Combating Proliferation of Weapons of Mass Destruction with Nonproliferation Programs: Non-Proliferation Assistance Coordination Act of 2001Vann H. Van Diepen, Acting Deputy Assistant Secretary for Nonproliferation
Testimony Before the Subcommittee on International Security, Proliferation, and Federal Services Senate Committee on Governmental Affairs
November 29, 2001
Chairman Akaka, Senator Cochran, Members of the Committee:
I am very pleased to be here in response to your invitation to Under Secretary Bolton to discuss nonproliferation assistance programs and coordination. I agree with the points made by participants in the November 14 hearings you hosted about the urgency and complexity of the environment in which we operate. While the Cold War weapons legacy still must be addressed, these threats are not new to us. The Cold War has been over for more than a decade and we have moved beyond "post-Cold War" to new relationships and strategic frameworks with Russia and other countries in the region.

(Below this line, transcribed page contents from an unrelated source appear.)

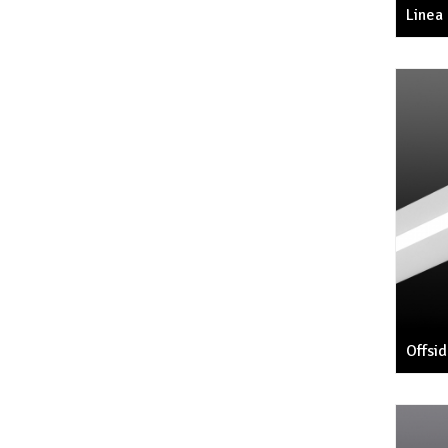
Linea
Offsi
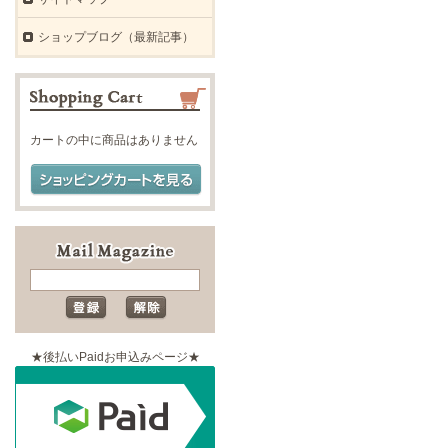
ショップブログ（最新記事）
カートの中に商品はありません
★後払いPaidお申込みページ★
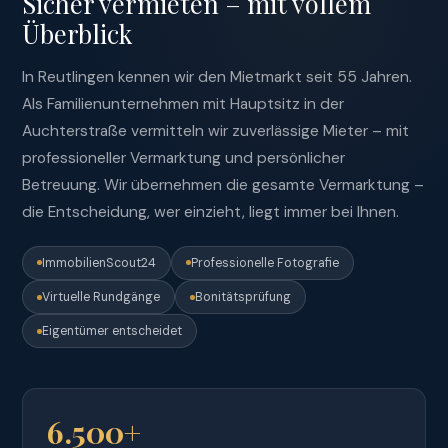
Sicher vermieten – mit vollem
Überblick
In Reutlingen kennen wir den Mietmarkt seit 55 Jahren.
Als Familienunternehmen mit Hauptsitz in der
Auchterstraße vermitteln wir zuverlässige Mieter – mit
professioneller Vermarktung und persönlicher
Betreuung. Wir übernehmen die gesamte Vermarktung –
die Entscheidung, wer einzieht, liegt immer bei Ihnen.
ImmobilienScout24
Professionelle Fotografie
Virtuelle Rundgänge
Bonitätsprüfung
Eigentümer entscheidet
6.500+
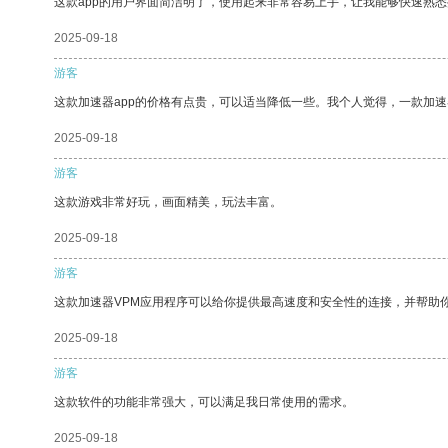
这款app的用户界面简洁明了，使用起来非常容易上手，让我能够快速熟悉
2025-09-18
游客
这款加速器app的价格有点贵，可以适当降低一些。我个人觉得，一款加速
2025-09-18
游客
这款游戏非常好玩，画面精美，玩法丰富。
2025-09-18
游客
这款加速器VPM应用程序可以给你提供最高速度和安全性的连接，并帮助
2025-09-18
游客
这款软件的功能非常强大，可以满足我日常使用的需求。
2025-09-18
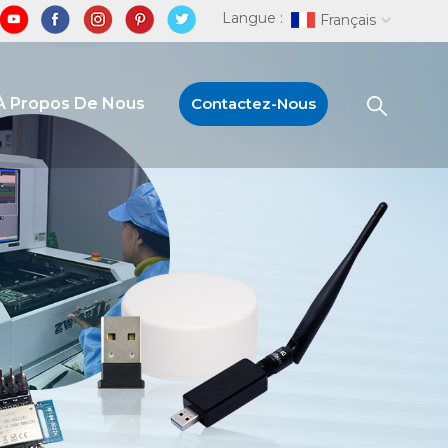
Langue :
Français
À Propos De Nous
Contactez-Nous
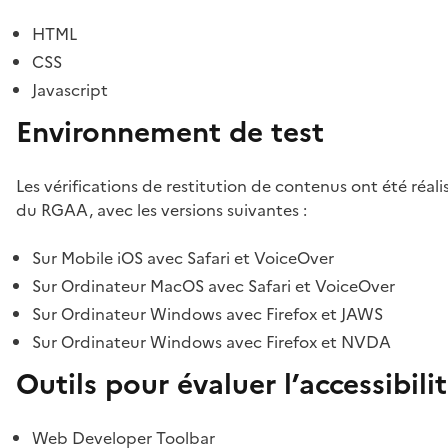
HTML
CSS
Javascript
Environnement de test
Les vérifications de restitution de contenus ont été réal
du RGAA, avec les versions suivantes :
Sur Mobile iOS avec Safari et VoiceOver
Sur Ordinateur MacOS avec Safari et VoiceOver
Sur Ordinateur Windows avec Firefox et JAWS
Sur Ordinateur Windows avec Firefox et NVDA
Outils pour évaluer l’accessibili
Web Developer Toolbar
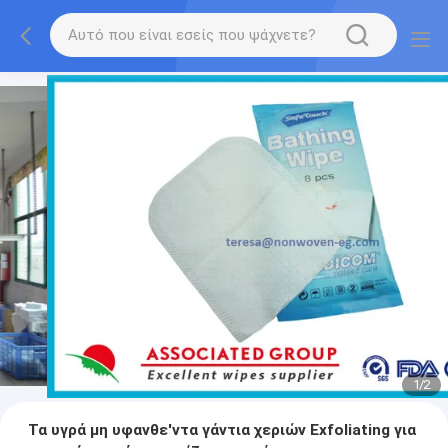
1
/
2
Τα υγρά μη υφανθε'ντα γάντια χεριών Exfoliating για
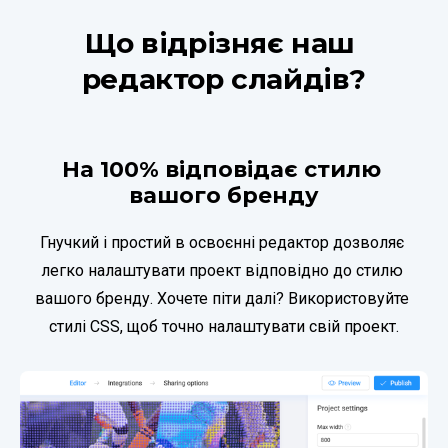
Що відрізняє наш 
редактор слайдів?
На 100% відповідає стилю 
вашого бренду
Гнучкий і простий в освоєнні редактор дозволяє 
легко налаштувати проект відповідно до стилю 
вашого бренду. Хочете піти далі? Використовуйте 
стилі CSS, щоб точно налаштувати свій проект.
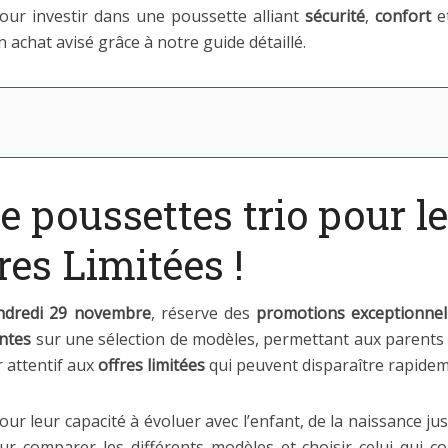
pour investir dans une poussette alliant
sécurité
,
confort
e
 achat avisé grâce à notre guide détaillé.
e poussettes trio pour l
fres Limitées !
ndredi 29 novembre
, réserve des
promotions exceptionnel
ntes
sur une sélection de modèles, permettant aux parents
r attentif aux
offres limitées
qui peuvent disparaître rapidem
ur leur capacité à évoluer avec l’enfant, de la naissance ju
r comparer les différents modèles et choisir celui qui c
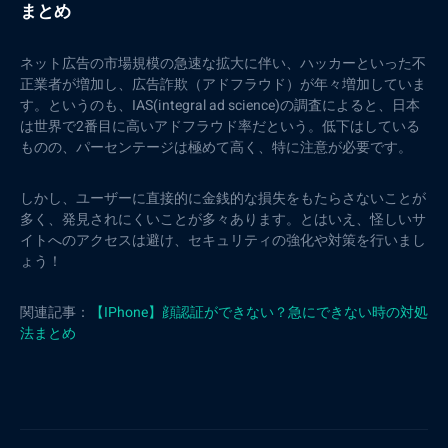
まとめ
ネット広告の市場規模の急速な拡大に伴い、ハッカーといった不
正業者が増加し、広告詐欺（アドフラウド）が年々増加していま
す。というのも、IAS(integral ad science)の調査によると、日本
は世界で2番目に高いアドフラウド率だという。低下はしている
ものの、パーセンテージは極めて高く、特に注意が必要です。
しかし、ユーザーに直接的に金銭的な損失をもたらさないことが
多く、発見されにくいことが多々あります。とはいえ、怪しいサ
イトへのアクセスは避け、セキュリティの強化や対策を行いまし
ょう！
関連記事：
【IPhone】顔認証ができない？急にできない時の対処
法まとめ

The proliferation of nuclear, chemical, and biological weapons, and the missiles capable of delivering them, is now a central security threat facing the United States, our allies, and our friends. Where once we faced thousands of nuclear weapons under centralized command of a great rival power, September 11 and the biological attacks since have shown how much more diverse and less predictable the threat has become. In this new world, it is not just the Soviet legacy that demands our attention, but many avenues from which rogue countries and terrorists and their supporters may choose when seeking to advance their attack capabilities.
The programs that we use to counter this threat originated in 1992 under the first Bush Administration. They have served us well. The programs and the agencies that manage them have also responded and evolved as they gained experience and as circumstances changed. The hallmark of something that was well crafted is that it can be adapted without losing its essential characteristics. I believe that our nonproliferation programs meet that test.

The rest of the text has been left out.